Hermann Kesten (28 January 1900 – 3 May 1996) was a German novelist and dramatist. He was one of the principal literary figures of the New Objectivity movement in 1920s Germany.

The literary prize Hermann Kesten Medal has been given in his honor since 1985.

== Life ==

Kesten was born in Pidvolochysk (Galicia (Eastern Europe), Austro-Hungarian Empire) in 1900, a son of a Jewish merchant. The family moved to Nuremberg in 1904. In the early 1920s, while a student in Frankfurt, he was already writing plays and forging literary plans. Even at this early stage, he seems to have envisaged twin careers for himself, as a writer and as a publisher. Personal contacts – Kesten always relished the company of fellow writers and publishers – facilitated the move to Berlin to take up, in 1928, a post as an editor with the left-wing publisher Kiepenheuer. In the same year he published his first novel, Josef sucht die Freiheit ("Josef breaks free"). Two more novels quickly followed: Ein ausschweifender Mensch ("Running Riot", 1929) and Glückliche Menschen ("Happy Man", 1931).
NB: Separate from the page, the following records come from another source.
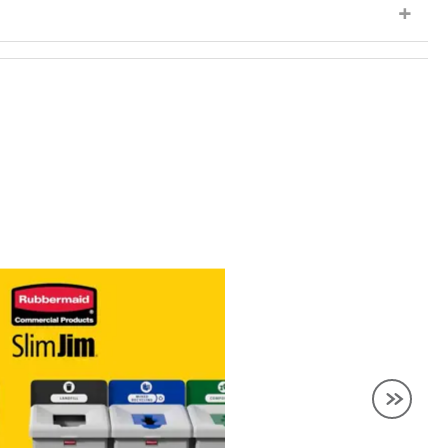
い「Slim Jim®」シリーズと同様、通気口、ゴミ袋
することで、蓋を交換するだけでコンテナの用途を変更で
、混合リサイクル用の投入口に適合します。 コンテナ本体
お客様の持続可能性の目標を支援し、廃棄物の効果的な削減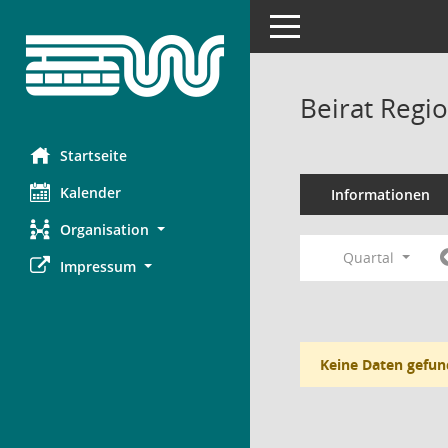
Toggle navigation
Beirat Regi
Startseite
Kalender
Informationen
Organisation
Quartal
Impressum
Keine Daten gefun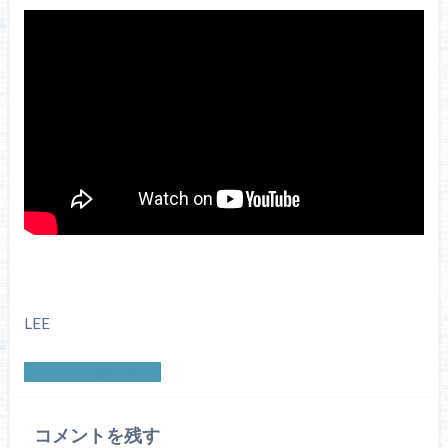
LEE
レッスン内容と料金
コメントを残す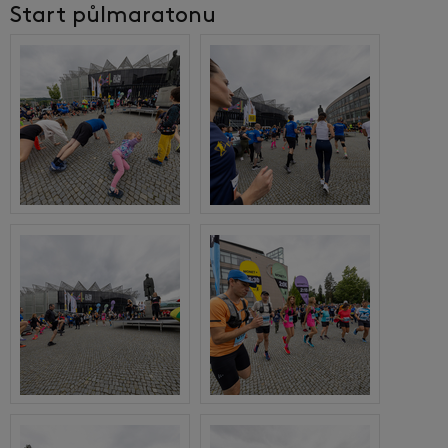
Start půlmaratonu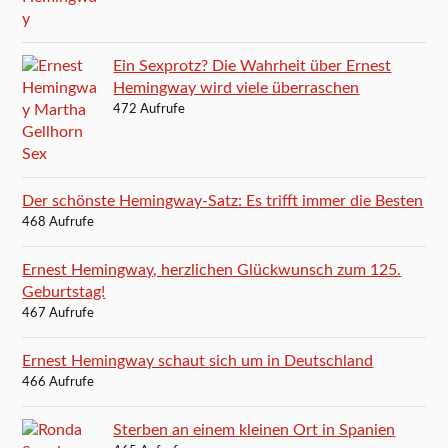
Ein Sexprotz? Die Wahrheit über Ernest
Hemingway wird viele überraschen
472 Aufrufe
Der schönste Hemingway-Satz: Es trifft immer die Besten
468 Aufrufe
Ernest Hemingway, herzlichen Glückwunsch zum 125.
Geburtstag!
467 Aufrufe
Ernest Hemingway schaut sich um in Deutschland
466 Aufrufe
Sterben an einem kleinen Ort in Spanien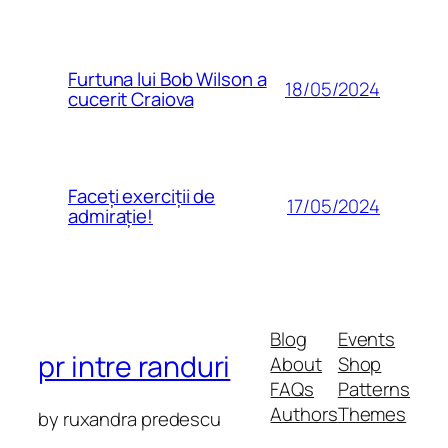
Furtuna lui Bob Wilson a
18/05/2024
cucerit Craiova
Faceți exerciții de
17/05/2024
admirație!
Blog
Events
pr intre randuri
About
Shop
FAQs
Patterns
Authors
Themes
by ruxandra predescu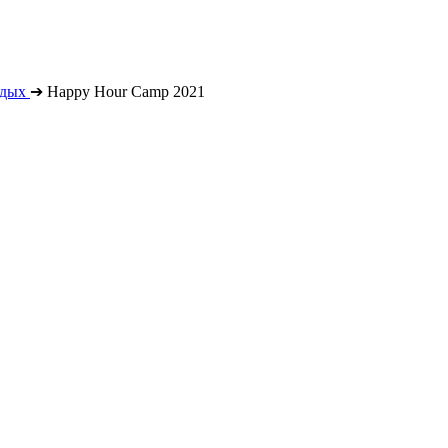
тдых
➔
Happy Hour Camp 2021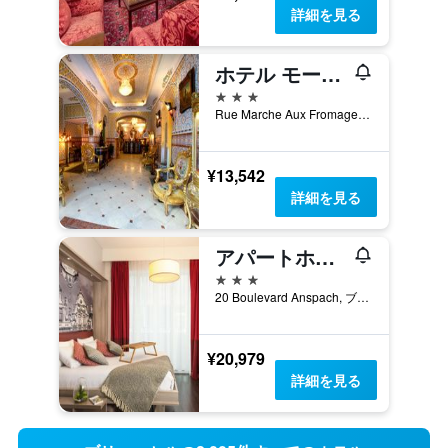
詳細を見る
ホテル モーツァルト
3つ星
Rue Marche Aux Fromages, 23, ブリュッセル, ベルギー
¥13,542
詳細を見る
アパートホテル アダージョ ブリュッセル グラン プラス
3つ星
20 Boulevard Anspach, ブリュッセル, ベルギー
¥20,979
詳細を見る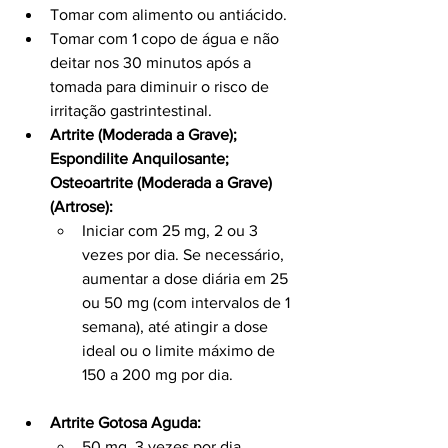
Tomar com alimento ou antiácido.
Tomar com 1 copo de água e não 
deitar nos 30 minutos após a 
tomada para diminuir o risco de 
irritação gastrintestinal.
Artrite (Moderada a Grave); 
Espondilite Anquilosante; 
Osteoartrite (Moderada a Grave) 
(Artrose):
Iniciar com 25 mg, 2 ou 3 
vezes por dia. Se necessário, 
aumentar a dose diária em 25 
ou 50 mg (com intervalos de 1 
semana), até atingir a dose 
ideal ou o limite máximo de 
150 a 200 mg por dia.
Artrite Gotosa Aguda:
50 mg, 3 vezes por dia. 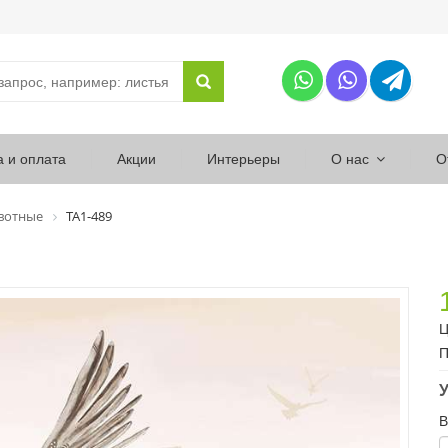
а и оплата
Акции
Интерьеры
О нас
О
вотные
ТА1-489
Ц
П
У
В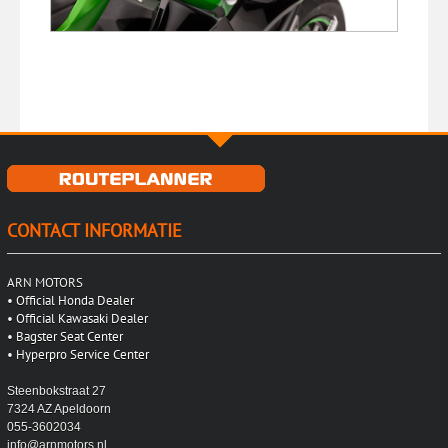
CONTACT INFORMATIE
ARN MOTORS
•
Official Honda Dealer
•
Official Kawasaki Dealer
•
Bagster Seat Center
•
Hyperpro Service Center
Steenbokstraat 27
7324 AZ Apeldoorn
055-3602034
info@arnmotors.nl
1933, when Hitler came to power, he left Germany, and in Paris Kesten began working for the Amsterdam publisher Allert de Lange. Amsterdam became a centre of exile for German book-publishing in the 1930s and Kesten, who moved there and became part of it, took seriously the task of creating communities and preserving continuities, editing banned writers known and unknown, past and present, from Heinrich Heine to Bertholt Brecht. In 1940 Kesten emigrated to New York and later acquired American citizenship.

Throughout the Hitler years and beyond, Kesten continued to write prolifically. Indeed, the experience of those troubled times yielded fiction and nonfiction: novels tracing contrasting fates – Die Zwillinge von Nürnberg ("The Twins of Nuremberg", 1946) – or a Jew's recovery, against the odds, of his faith – Die fremden Götter ("Strange Gods", 1949) – or biographies of seekers after varieties of freedom – Copernicus (1948) and Casanova (1952).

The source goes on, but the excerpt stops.